# To do:
Repeat every entry word for word, but leave the images out of your copy.

# Records supplied:
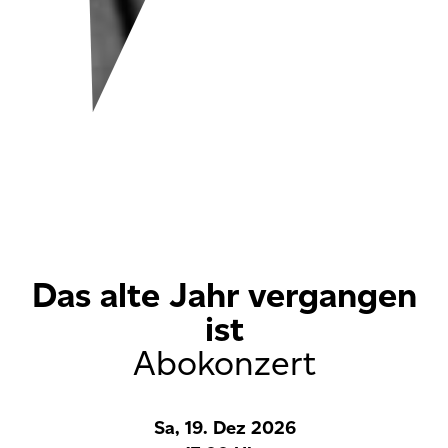
Das alte Jahr vergangen
ist
Abokonzert
Sa, 19. Dez 2026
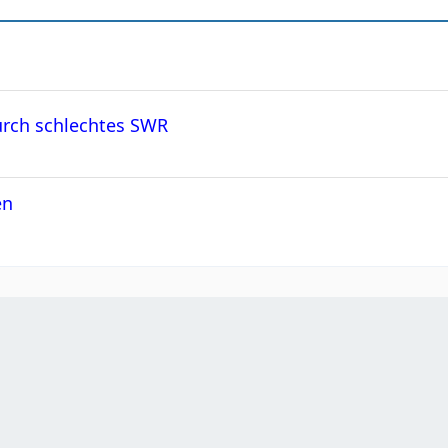
urch schlechtes SWR
en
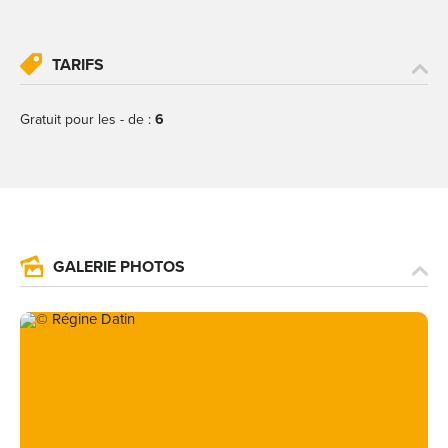
TARIFS
Gratuit pour les - de :
6
GALERIE PHOTOS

# Written answer:
Das alte Jahr vergangen
ist
Abokonzert
Sa, 19. Dez 2026
urch schlechtes SWR
en
TARIFS
Gratuit pour les - de :
6
GALERIE PHOTOS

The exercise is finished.